Two conspirators are arrested and brought into separate interview rooms. They are both given the opportunity to turn state’s witness against the other. The one that takes the deal goes free, and the other gets ten years. If both confess, each gets six years. If they both refuse, they both get six months.

If I was in this situation, my answer would depend on the nature of the alliance I had developed with my partner in crime. In every relationship there are multiple opportunities in which we choose to either cooperate with the other or go our own way. Most of these occasions don’t have the consequence of being sentenced to prison for ten years, but you get the sense of a person’s loyalty if they pick up the check at the diner when you plan the crime, bring their own burglary tools, and take off in the getaway car before you get in. You also get an idea of the cost of betrayal when you scarf up the tip he left, bend his best lock pick, and arrive late because you couldn’t decide on a color for a ski mask.

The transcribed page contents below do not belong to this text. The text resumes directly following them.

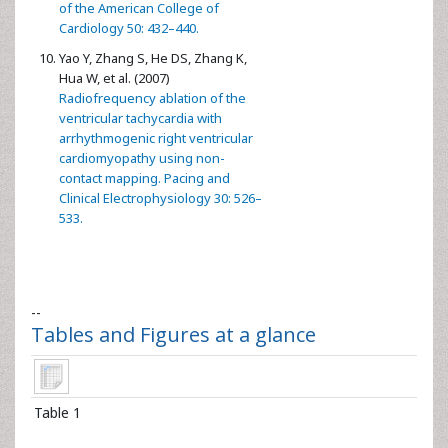
of the American College of
Cardiology 50: 432–440.
Yao Y, Zhang S, He DS, Zhang K,
Hua W, et al. (2007)
Radiofrequency ablation of the
ventricular tachycardia with
arrhythmogenic right ventricular
cardiomyopathy using non-
contact mapping. Pacing and
Clinical Electrophysiology 30: 526–
533.
--
Tables and Figures at a glance
Table 1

Every one of these tests is a miniature prisoner’s dilemma and every one of these tests is found almost continuously in every kind of relationship. Temptations abound, no matter where you are, especially in love. Do you steal the blanket? Put the seat down for her? Do you give her the first piece of toast in the morning? Do the dishes? Get up to answer the phone even when you know it’s for her? When she tells you about that dress she’s going to buy do you really pay attention, or just nod and smile? When she’s not listening do you talk about her with respect? Do you flirt when she’s not looking? Are you adult enough to admit there’s adultery afoot?

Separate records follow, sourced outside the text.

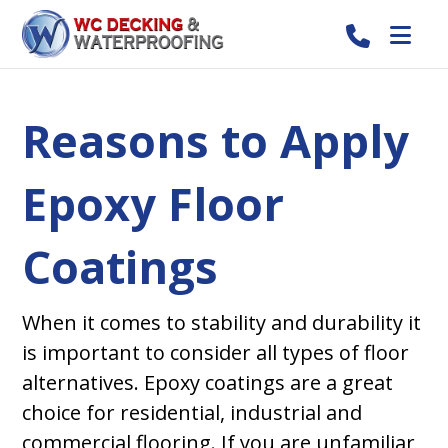
Reasons to Apply
Epoxy Floor
Coatings
When it comes to stability and durability it
is important to consider all types of floor
alternatives. Epoxy coatings are a great
choice for residential, industrial and
commercial flooring. If you are unfamiliar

We form alliances because we get a better reward when we both cooperate, but it’s inevitable that every alliance is going to be violated in some way. It is impossible to go along with every little thing your partner wants. How are these inevitable violations handled? When you tug the blanket, does she tug back? Does she go all ape shit when you pee on the seat? When you put the seat down for her, does she put it up for you? Does she put the flirting in perspective, forgive the adultery? If she does, does it make her a patsy? If she doesn’t, is she just being a bitch?

Scientists have studied the prisoner’s dilemma by having players adopt certain strategies to see which win most often. Some will always cooperate, no matter how strong the temptation. Those players end up exploited. Their partners have no reason to play along since there is no penalty for failing. Others never work together with their partners, they give in to temptation every time. No one ends up trusting them. They say the winning strategy is called Tit-for-Tat: cooperate every time until your partner fails to, then punish him by withholding cooperation at the next opportunity. This will teach him a thing or two.

There’s one problem with that, though. We believe we are much better at detecting when we lose our partner’s engagement than we really are. The next time you are having a conversation with someone, watch her and you will see there are moments that she does not appear to pay attention, a minor violation in the alliance that could really piss you off. The thing is, she might actually be paying attention, or she might be the kind that can pay attention to two things at once. Ask her what you just said and you might be surprised that she can repeat it word for word.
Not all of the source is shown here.